Nana Rosa is joined by other former comfort women in seeking out justice for the atrocities committed against them. Photo by NIKKI BONUEL
By Chang Casal/cnnphilippines.com – Some traumas are so severe that, though the mind tries to forget, the feeling always remains. Memories become hazy and details are forgotten, but sometimes out of nowhere, like a dam breaking, they come flooding in. For Maria Rosa Luna Henson, a radio announcement in 1992 brought forth the thundering jackboots, the prison devoid of sunlight, and the daily wails of six other women that she had tried to forget for nearly 50 years.
Henson is the subject of U.P. Playwrights’ Theatre’s “Nana Rosa,” which tells her story as the first Filipino comfort woman to speak publicly about her ordeal: nine months of sexual slavery at the hands of Imperial Japanese soldiers during World War II. When former comfort woman Kim Hak-sun of South Korea came forward with her story at a press conference in 1991, the event prompted a group of women to form the Task Force on Filipina Comfort Women, which appealed to several radio programs to broadcast their search for anyone with similar experience. The play follows the Task Force as they visit Henson’s past life.

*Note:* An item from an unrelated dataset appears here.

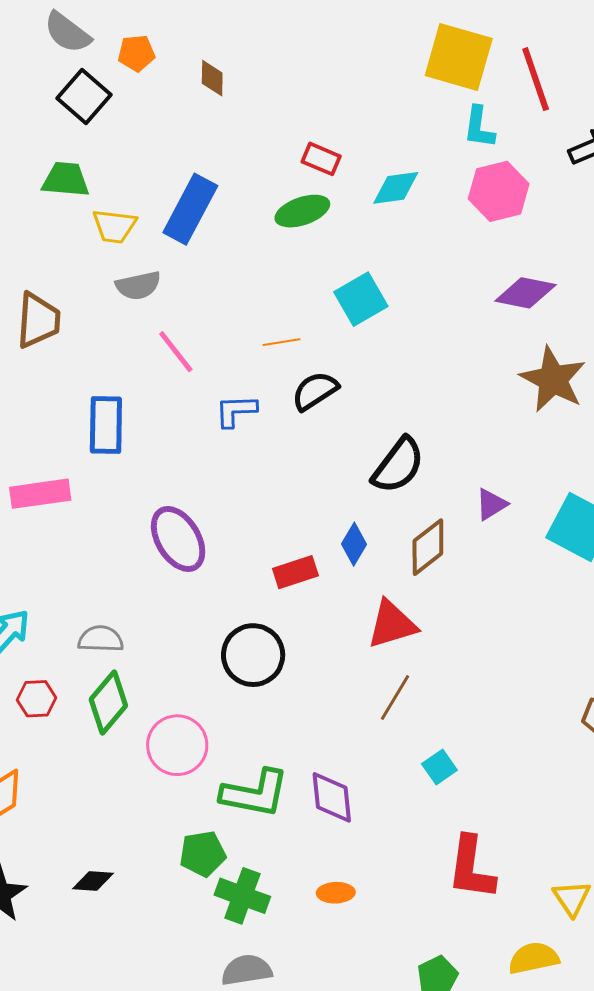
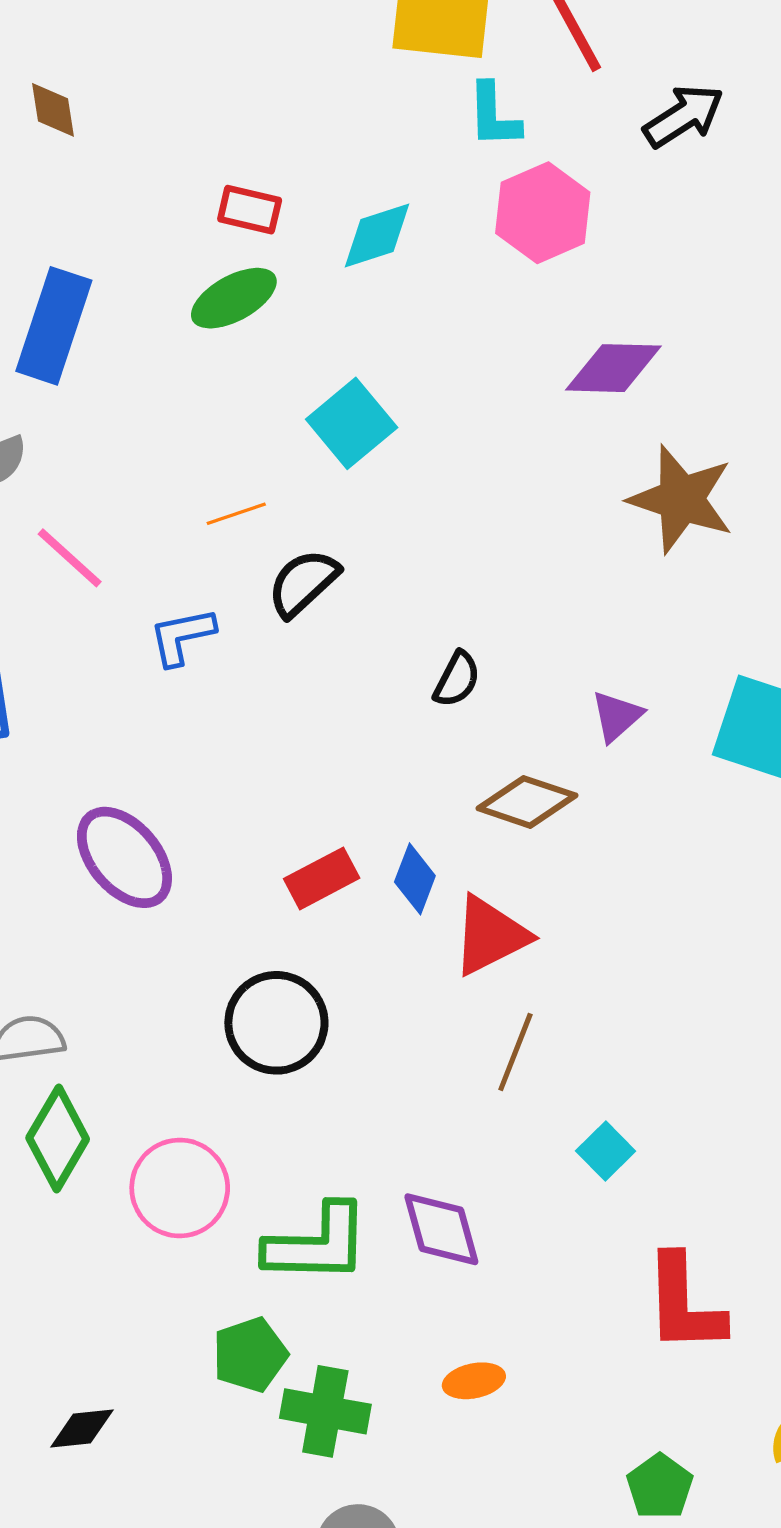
black semicircle: (398, 465) -> (457, 679), size x0.6
blue diamond: (354, 544) -> (415, 879), moved
brown diamond: (428, 547) -> (527, 802), turned 66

Based on Henson’s autobiography, “Comfort Woman: Slave of Destiny,” and pages from her diary, playwright Rody Vera and director José Estrella create a show built on and propelled by Nana Rosa’s memories. Out of the darkness emerge the ghosts from her past — her parents; the nameless, faceless figures that defiled her each night; the women whose names, even speaking voices, she had never heard — all this while Rosa Henson (played alternately by Peewee O’Hara and Upeng Galang Fernandez) stands onstage, spotlight shone overhead, as if engulfed by her recollections.
“Sabi ni nanay, ‘Kapag muling binigkas, muling nagkakatotoo. Kaya sa isip ko lang binibigkas,” says O’Hara with a trembling voice. Pages from Henson’s diary are projected onstage, and she frequently revisits her writing table where, as soon as the pen hits the paper, the memories begin to unravel.